Task directions ->
Would you please transcribe the entire listing exactly?
——
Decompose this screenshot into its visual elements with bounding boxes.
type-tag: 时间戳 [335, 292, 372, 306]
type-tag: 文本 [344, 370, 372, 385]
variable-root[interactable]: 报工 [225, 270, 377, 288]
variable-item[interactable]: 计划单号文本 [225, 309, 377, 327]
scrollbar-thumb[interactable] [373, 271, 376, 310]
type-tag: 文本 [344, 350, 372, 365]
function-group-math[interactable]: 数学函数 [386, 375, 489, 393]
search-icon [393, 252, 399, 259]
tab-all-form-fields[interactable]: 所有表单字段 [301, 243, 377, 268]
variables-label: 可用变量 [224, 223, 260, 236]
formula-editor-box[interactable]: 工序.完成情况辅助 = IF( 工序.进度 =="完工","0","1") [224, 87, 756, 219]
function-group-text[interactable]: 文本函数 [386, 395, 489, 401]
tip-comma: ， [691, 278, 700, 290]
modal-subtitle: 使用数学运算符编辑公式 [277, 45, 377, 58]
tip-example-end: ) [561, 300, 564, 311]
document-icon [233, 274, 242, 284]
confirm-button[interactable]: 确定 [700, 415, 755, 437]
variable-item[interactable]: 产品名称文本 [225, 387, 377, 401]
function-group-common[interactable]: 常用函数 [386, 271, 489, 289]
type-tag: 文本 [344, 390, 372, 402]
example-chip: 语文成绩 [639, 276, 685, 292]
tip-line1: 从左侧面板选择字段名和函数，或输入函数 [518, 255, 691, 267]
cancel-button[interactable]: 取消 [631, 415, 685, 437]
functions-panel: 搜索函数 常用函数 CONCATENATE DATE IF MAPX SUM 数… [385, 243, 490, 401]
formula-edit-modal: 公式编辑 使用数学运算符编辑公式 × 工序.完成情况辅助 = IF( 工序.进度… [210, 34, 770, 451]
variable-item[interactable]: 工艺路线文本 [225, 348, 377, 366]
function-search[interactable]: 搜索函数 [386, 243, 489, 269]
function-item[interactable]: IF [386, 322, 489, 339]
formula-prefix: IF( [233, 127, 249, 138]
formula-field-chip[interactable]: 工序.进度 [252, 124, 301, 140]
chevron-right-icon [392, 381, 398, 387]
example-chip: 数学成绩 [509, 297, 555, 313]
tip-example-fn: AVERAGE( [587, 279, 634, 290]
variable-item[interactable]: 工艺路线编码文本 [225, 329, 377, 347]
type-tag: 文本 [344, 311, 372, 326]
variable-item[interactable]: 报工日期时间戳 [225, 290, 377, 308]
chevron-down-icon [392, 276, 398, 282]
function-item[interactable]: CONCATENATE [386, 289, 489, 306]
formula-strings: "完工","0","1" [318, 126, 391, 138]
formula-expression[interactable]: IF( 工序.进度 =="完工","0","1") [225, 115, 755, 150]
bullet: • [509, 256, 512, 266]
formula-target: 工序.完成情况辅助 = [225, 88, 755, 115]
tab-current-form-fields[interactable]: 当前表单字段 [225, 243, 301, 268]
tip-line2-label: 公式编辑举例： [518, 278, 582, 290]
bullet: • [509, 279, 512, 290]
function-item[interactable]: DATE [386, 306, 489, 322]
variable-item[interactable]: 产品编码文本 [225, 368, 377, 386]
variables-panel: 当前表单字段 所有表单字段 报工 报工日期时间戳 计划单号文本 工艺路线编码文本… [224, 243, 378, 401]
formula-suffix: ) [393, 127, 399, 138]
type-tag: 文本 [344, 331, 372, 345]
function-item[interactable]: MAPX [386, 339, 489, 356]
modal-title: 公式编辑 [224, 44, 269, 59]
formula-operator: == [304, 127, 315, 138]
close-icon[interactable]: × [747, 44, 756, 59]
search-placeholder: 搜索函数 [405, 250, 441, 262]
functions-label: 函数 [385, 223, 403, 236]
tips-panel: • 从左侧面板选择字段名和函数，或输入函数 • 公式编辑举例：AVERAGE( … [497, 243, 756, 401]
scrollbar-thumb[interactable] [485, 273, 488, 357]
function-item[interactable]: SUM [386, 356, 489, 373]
——
Result of this exercise ->
Decompose this screenshot into its visual elements with bounding boxes.
type-tag: 时间戳 [335, 292, 372, 306]
type-tag: 文本 [344, 370, 372, 385]
variable-root[interactable]: 报工 [225, 270, 377, 288]
variable-item[interactable]: 计划单号文本 [225, 309, 377, 327]
scrollbar-thumb[interactable] [373, 271, 376, 310]
type-tag: 文本 [344, 350, 372, 365]
function-group-math[interactable]: 数学函数 [386, 375, 489, 393]
search-icon [393, 252, 399, 259]
tab-all-form-fields[interactable]: 所有表单字段 [301, 243, 377, 268]
variables-label: 可用变量 [224, 223, 260, 236]
formula-editor-box[interactable]: 工序.完成情况辅助 = IF( 工序.进度 =="完工","0","1") [224, 87, 756, 219]
function-group-text[interactable]: 文本函数 [386, 395, 489, 401]
tip-comma: ， [691, 278, 700, 290]
modal-subtitle: 使用数学运算符编辑公式 [277, 45, 377, 58]
tip-example-end: ) [561, 300, 564, 311]
document-icon [233, 274, 242, 284]
confirm-button[interactable]: 确定 [700, 415, 755, 437]
variable-item[interactable]: 产品名称文本 [225, 387, 377, 401]
function-group-common[interactable]: 常用函数 [386, 271, 489, 289]
type-tag: 文本 [344, 390, 372, 402]
example-chip: 语文成绩 [639, 276, 685, 292]
tip-line1: 从左侧面板选择字段名和函数，或输入函数 [518, 255, 691, 267]
cancel-button[interactable]: 取消 [631, 415, 685, 437]
functions-panel: 搜索函数 常用函数 CONCATENATE DATE IF MAPX SUM 数… [385, 243, 490, 401]
formula-edit-modal: 公式编辑 使用数学运算符编辑公式 × 工序.完成情况辅助 = IF( 工序.进度… [210, 34, 770, 451]
variable-item[interactable]: 工艺路线文本 [225, 348, 377, 366]
function-search[interactable]: 搜索函数 [386, 243, 489, 269]
function-item[interactable]: IF [386, 322, 489, 339]
formula-prefix: IF( [233, 127, 249, 138]
formula-field-chip[interactable]: 工序.进度 [252, 124, 301, 140]
chevron-right-icon [392, 381, 398, 387]
example-chip: 数学成绩 [509, 297, 555, 313]
tip-example-fn: AVERAGE( [587, 279, 634, 290]
variable-item[interactable]: 工艺路线编码文本 [225, 329, 377, 347]
type-tag: 文本 [344, 311, 372, 326]
variable-item[interactable]: 报工日期时间戳 [225, 290, 377, 308]
chevron-down-icon [392, 276, 398, 282]
function-item[interactable]: CONCATENATE [386, 289, 489, 306]
formula-strings: "完工","0","1" [318, 126, 391, 138]
formula-expression[interactable]: IF( 工序.进度 =="完工","0","1") [225, 115, 755, 150]
bullet: • [509, 256, 512, 266]
formula-target: 工序.完成情况辅助 = [225, 88, 755, 115]
tab-current-form-fields[interactable]: 当前表单字段 [225, 243, 301, 268]
tip-line2-label: 公式编辑举例： [518, 278, 582, 290]
bullet: • [509, 279, 512, 290]
function-item[interactable]: DATE [386, 306, 489, 322]
variable-item[interactable]: 产品编码文本 [225, 368, 377, 386]
variables-panel: 当前表单字段 所有表单字段 报工 报工日期时间戳 计划单号文本 工艺路线编码文本… [224, 243, 378, 401]
formula-suffix: ) [393, 127, 399, 138]
type-tag: 文本 [344, 331, 372, 345]
function-item[interactable]: MAPX [386, 339, 489, 356]
modal-title: 公式编辑 [224, 44, 269, 59]
formula-operator: == [304, 127, 315, 138]
close-icon[interactable]: × [747, 44, 756, 59]
search-placeholder: 搜索函数 [405, 250, 441, 262]
functions-label: 函数 [385, 223, 403, 236]
tips-panel: • 从左侧面板选择字段名和函数，或输入函数 • 公式编辑举例：AVERAGE( … [497, 243, 756, 401]
scrollbar-thumb[interactable] [485, 273, 488, 357]
function-item[interactable]: SUM [386, 356, 489, 373]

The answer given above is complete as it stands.